When I get back home from the trip, my friends cannot believe my luck. Before this summer, I was the only one who had never been kissed, and now I’m the most experienced of them all. No one thinks that what happened to me was bad in any way. For a long time, I don’t, either. Sure, my grades drop and I suddenly get a lot of acne and gain a lot of weight, and I stop socializing and start drinking by myself, from a bottle of liquor I keep hidden under my bed, but that can’t be the redheaded kid’s fault—I asked for it, after all, and he was cute.
I don’t tell my mom what happened, even though I usually tell her everything. I have the sense that this story might get me in trouble.
A. lost her virginity that night, too. She would keep hanging out with those guys for the rest of her teens. I don’t talk to her that much anymore.

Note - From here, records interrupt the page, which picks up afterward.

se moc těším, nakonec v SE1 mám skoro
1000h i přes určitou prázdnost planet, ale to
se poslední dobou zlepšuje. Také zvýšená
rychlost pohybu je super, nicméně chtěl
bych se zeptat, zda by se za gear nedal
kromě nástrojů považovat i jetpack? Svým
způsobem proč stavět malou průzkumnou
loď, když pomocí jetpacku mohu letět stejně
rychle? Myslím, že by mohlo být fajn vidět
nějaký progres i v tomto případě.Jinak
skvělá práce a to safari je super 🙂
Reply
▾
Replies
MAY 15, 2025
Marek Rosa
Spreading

When I have my first consensual kiss two years later, the guy asks me why I’m shaking. When I have consensual sex for the first time two years after that, I finally understand that what happened to me that night in Italy was rape.

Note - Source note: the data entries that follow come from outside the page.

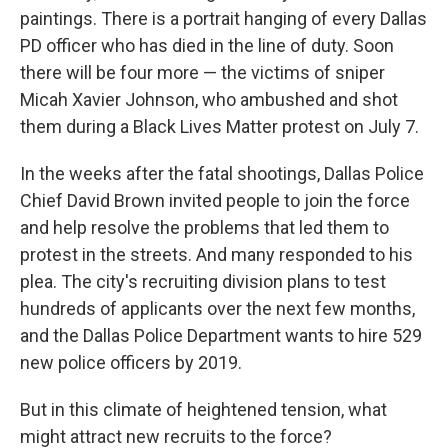
paintings. There is a portrait hanging of every Dallas
PD officer who has died in the line of duty. Soon
there will be four more —
the victims of sniper
Micah Xavier Johnson, who ambushed and shot
them during a Black Lives Matter protest on July 7.
In the weeks after the fatal shootings, Dallas Police
Chief David Brown invited people to join the force
and help resolve the problems that led them to
protest in the streets. And many responded to his
plea. The city's recruiting division plans to test
hundreds of applicants over the next few months,
and the Dallas Police Department wants to hire 529
new police officers by 2019.
But in this climate of heightened tension, what
might attract new recruits to the force?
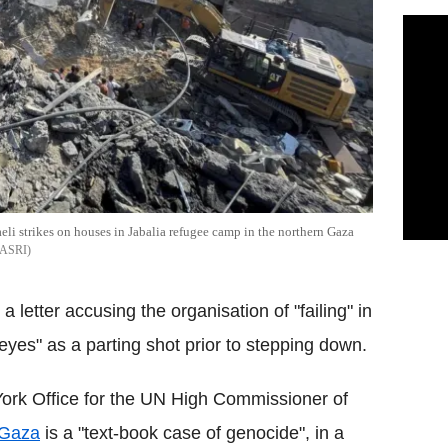
raeli strikes on houses in Jabalia refugee camp in the northern Gaza
ASRI
 a letter accusing the organisation of "failing" in
eyes" as a parting shot prior to stepping down.
York Office for the UN High Commissioner of
Gaza
is a "text-book case of genocide", in a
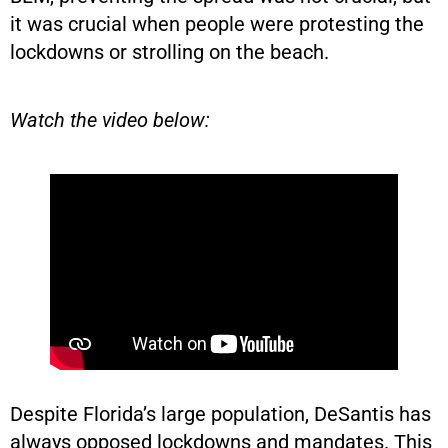
it was crucial when people were protesting the
lockdowns or strolling on the beach.
Watch the video below:
Despite Florida’s large population, DeSantis has
always opposed lockdowns and mandates. This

When I tell people this story now, they often say, “Yeah, that happened to me, too.” Or “That happened to my friend, too.” Many of them have stories much worse than mine. By now I’ve told it to my mother and to a few therapists, but I still can’t read about rape at night or I won’t be able to sleep. Sometimes I have to walk out in the middle of movies. I leave books unfinished on my night table. I haven’t told this story to all the men who have wanted to kiss me, but I’ve told it to the ones I want to kiss. ♦
G.B. has lived in five countries in the past seven years. She likes autobiographical comics, bikes, and dogs.